How to complete this task: Copy, please, the line with "Электротехника" and each line that follows it through the end of the data below, exactly as given and without pictures.

Records drawn from a dataset:
[Start of section]

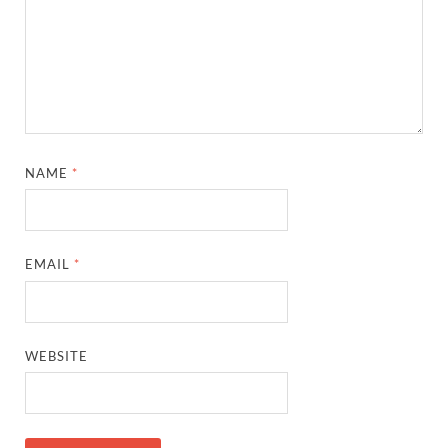
NAME
*
EMAIL
*
WEBSITE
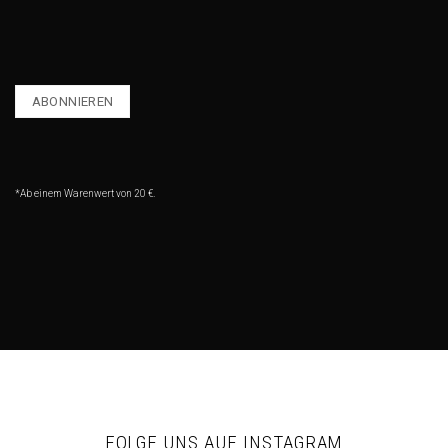
*Ab einem Warenwert von 20 €.
FOLGE UNS AUF INSTAGRAM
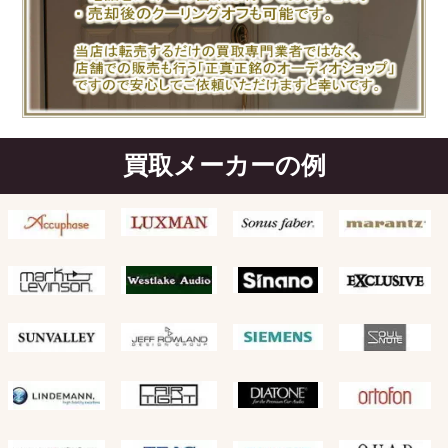
買取メーカーの例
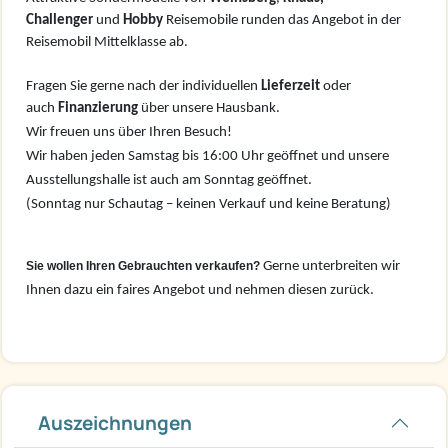
Challenger
und
Hobby
Reisemobile runden das Angebot in der
Reisemobil Mittelklasse ab.
Fragen Sie gerne nach der individuellen
Lieferzeit
oder
auch
Finanzierung
über unsere Hausbank.
Wir freuen uns über Ihren Besuch!
Wir haben jeden Samstag bis 16:00 Uhr geöffnet und unsere
Ausstellungshalle ist auch am Sonntag geöffnet.
(Sonntag nur Schautag – keinen Verkauf und keine Beratung)
Sie wollen Ihren Gebrauchten verkaufen?
Gerne unterbreiten wir
Ihnen dazu ein faires Angebot und nehmen diesen zurück.
Auszeichnungen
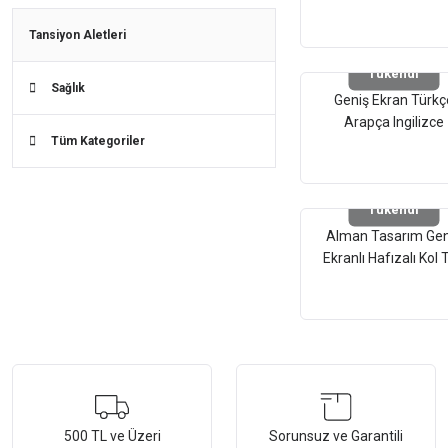
Tansiyon Aletleri
Tükendi
Sağlık
Geniş Ekran Türkç
Arapça Ingilizce
Tüm Kategoriler
Almanca Rusça
Konuşan Kol Tipi Diji
Tansiyon Aleti
Tükendi
Alman Tasarım Gen
Ekranlı Hafızalı Kol T
Dijital Tansiyon Ale
500 TL ve Üzeri
Sorunsuz ve Garantili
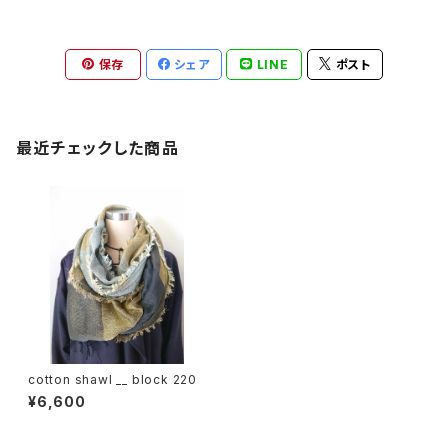
保存
シェア
LINE
ポスト
最近チェックした商品
cotton shawl __ block 220
¥6,600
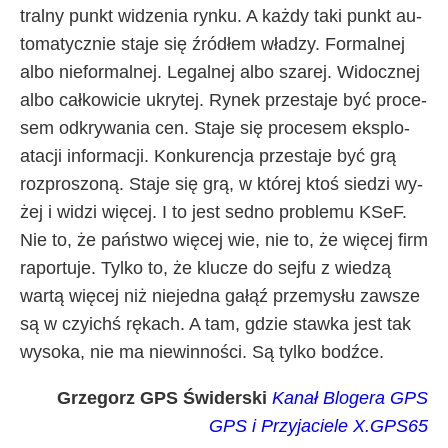
tral­ny punkt wi­dze­nia ryn­ku. A każ­dy ta­ki punkt au­
to­ma­tycz­nie sta­je się źró­dłem wła­dzy. For­mal­nej
al­bo nie­for­mal­nej. Le­gal­nej al­bo sza­rej. Wi­docz­nej
al­bo cał­ko­wi­cie ukry­tej. Ry­nek prze­sta­je być pro­ce­
sem od­kry­wa­nia cen. Sta­je się pro­ce­sem eks­plo­
ata­cji in­for­ma­cji. Kon­ku­ren­cja prze­sta­je być grą
roz­pro­szo­ną. Sta­je się grą, w któ­rej ktoś sie­dzi wy­
żej i wi­dzi wię­cej. I to je­st sed­no pro­ble­mu KSeF.
Nie to, że pań­stwo wię­cej wie, nie to, że wię­cej firm
ra­por­tu­je. Tyl­ko to, że klu­cze do sej­fu z wie­dzą
war­tą wię­cej niż nie­jed­na ga­łąź prze­my­słu za­wsze
są w czy­ichś rę­ka­ch. A tam, gdzie staw­ka je­st tak
wy­so­ka, nie ma nie­win­no­ści. Są tyl­ko bodź­ce.
Grzegorz GPS Świderski
Kanał Blogera GPS
GPS i Przyjaciele
X.GPS65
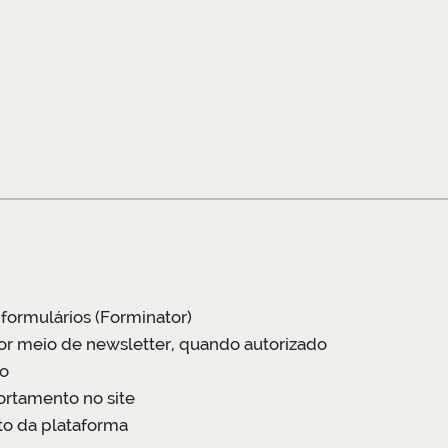
 formulários (Forminator)
r meio de newsletter, quando autorizado
ão
ortamento no site
to da plataforma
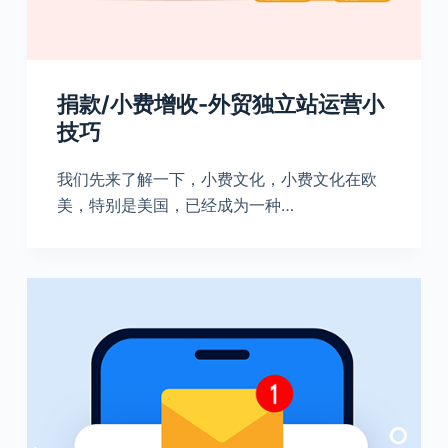
捐款/小费增收-外贸独立站运营小
技巧
我们先来了解一下，小费文化，小费文化在欧
美，特别是美国，已经成为一种…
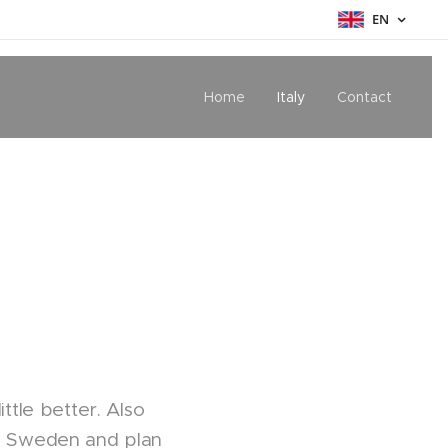
EN
Home
Italy
Contact
ttle better. Also
in Sweden and plan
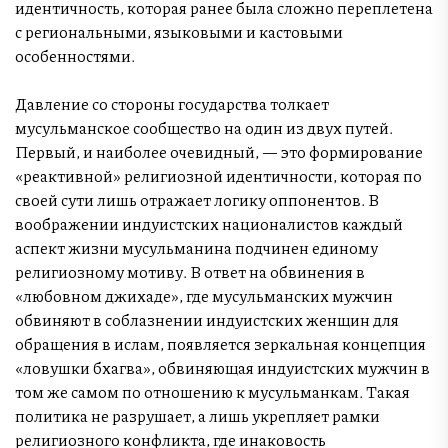
идентичность, которая ранее была сложно переплетена
с региональными, языковыми и кастовыми
особенностями.
Давление со стороны государства толкает
мусульманское сообщество на один из двух путей.
Первый, и наиболее очевидный, — это формирование
«реактивной» религиозной идентичности, которая по
своей сути лишь отражает логику оппонентов. В
воображении индуистских националистов каждый
аспект жизни мусульманина подчинен единому
религиозному мотиву. В ответ на обвинения в
«любовном джихаде», где мусульманских мужчин
обвиняют в соблазнении индуистских женщин для
обращения в ислам, появляется зеркальная концепция
«ловушки бхагва», обвиняющая индуистских мужчин в
том же самом по отношению к мусульманкам. Такая
политика не разрушает, а лишь укрепляет рамки
религиозного конфликта, где инаковость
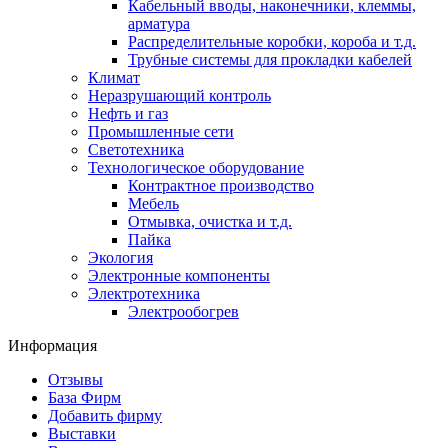
Кабельный вводы, наконечники, клеммы,
арматура
Распределительные коробки, короба и т.д.
Трубные системы для прокладки кабелей
Климат
Неразрушающий контроль
Нефть и газ
Промышленные сети
Светотехника
Технологическое оборудование
Контрактное производство
Мебель
Отмывка, очистка и т.д.
Пайка
Экология
Электронные компоненты
Электротехника
Электрообогрев
Информация
Отзывы
База Фирм
Добавить фирму
Выставки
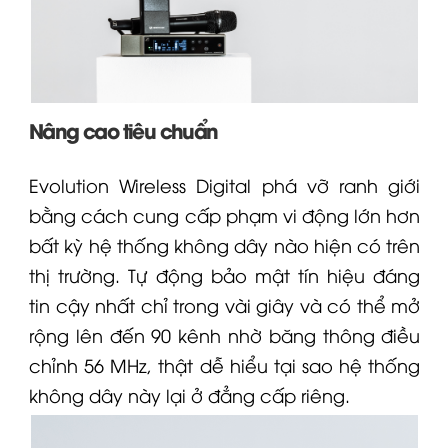
Nâng cao tiêu chuẩn
Evolution Wireless Digital phá vỡ ranh giới
bằng cách cung cấp phạm vi động lớn hơn
bất kỳ hệ thống không dây nào hiện có trên
thị trường. Tự động bảo mật tín hiệu đáng
tin cậy nhất chỉ trong vài giây và có thể mở
rộng lên đến 90 kênh nhờ băng thông điều
chỉnh 56 MHz, thật dễ hiểu tại sao hệ thống
không dây này lại ở đẳng cấp riêng.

[End of section]

Answer to this problem:
Электротехника
Электрообогрев
Информация
Отзывы
База Фирм
Добавить фирму
Выставки
Nâng cao tiêu chuẩn
Evolution Wireless Digital phá vỡ ranh giới
bằng cách cung cấp phạm vi động lớn hơn
bất kỳ hệ thống không dây nào hiện có trên
thị trường. Tự động bảo mật tín hiệu đáng
tin cậy nhất chỉ trong vài giây và có thể mở
rộng lên đến 90 kênh nhờ băng thông điều
chỉnh 56 MHz, thật dễ hiểu tại sao hệ thống
không dây này lại ở đẳng cấp riêng.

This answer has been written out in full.